India will have its own AI chipsets in 3-4 years: IT minister Vaishnaw
The IT ministry announced a set of key initiatives under the AI mission, including a unified datasets platform, AI KOSHA, and an AI competency framework cum portal, iGOT AI.


The Ministry of Electronics and Information Technology (MeitY) today unveiled a slew of initiatives that will boost the development of indigenous AI. India will soon manufacture its own GPU, minister Ashwini Vaishnaw said, while speaking at an event organised by his ministry on the completion of one year of the launch of the Rs 10,372 crore AI Mission.
“We have formalised the work for taking a big leap in having our own chipsets (GPU). This will change the course of our country. As we finalise the entire program, we are right now in an extensive consultation stage, once that's done, then in the coming 3-4 years we will have a seat at the table among the top five countries,” Vaishnaw said.
Speaking about the applications the ministry received for development of LLMs, Vaishnaw said, “Of 67 applications, the MeitY will pick up three or five applications which are more mature and start from there.” The minister didn’t share any names of these shortlisted applicants.
He said that Indian AI models can learn from the ingenuity of existing foundational models. “Our foundational model will basically get the strength from the latest mathematical algorithms, because math is going to really make that big difference, that quantum jump in efficiency, and they will also use the best practices in engineering the model so that the resources can be put to the best use.”
India will have a foundational model at a fraction of the cost, in the same way it sent a mission to the moon at a fraction of the cost incurred by developed countries, he said.
The IT ministry also announced a set of key initiatives under the AI mission which has been in the works for several months. This included a unified datasets platform, AI KOSHA, an AI compute portal to offer GPU as a service and an AI competency framework cum portal, iGOT AI, for the training of civil servants at all levels of the government.
“We are now making available about 15,000 GPUs of capacity, but this will keep getting added to both (initiatives) through additional commitments from various private sector providers and also possibly government's own managed service provision of GPUs,” secretary S Krishnan said.
The GPU as a service is a facility which is now accessible to researchers and startups at a cost which is significantly lower than what is being achieved anywhere else in the world, Krishnan said.

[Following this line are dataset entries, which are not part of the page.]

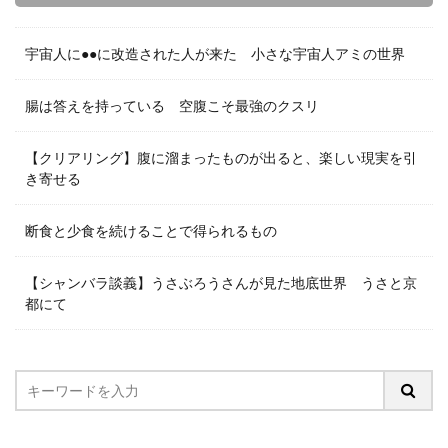
宇宙人に●●に改造された人が来た 小さな宇宙人アミの世界
腸は答えを持っている 空腹こそ最強のクスリ
【クリアリング】腹に溜まったものが出ると、楽しい現実を引
き寄せる
断食と少食を続けることで得られるもの
【シャンバラ談義】うさぶろうさんが見た地底世界 うさと京
都にて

A significant part of the AI compute capacity offered through the portal will be made available for training of indigenous models, Vaishnaw said.
AI KOSHA would provide researchers and startups with data, tools and AI models needed for developing indigenous reasoning models and applications.
Referring to the importance of a national unified datasets platform, Krishan said that it will help in mitigating the biases that come with foreign AI models.
“So through the AI KOSHA…we want to ensure that this shortcoming is eliminated and these data sets are available for various model builders and others to work on, and to make sure that we are able to launch many more India specific models,” Krishnan said.
Abishek Singh, additional secretary, MeitY and CEO of India AI Mission, urged the central and state government agencies to partner with AI KOSHA and contribute datasets to the platform. Singh also urged the government agencies to come up with problem statements which can be used by startups for development of AI applications.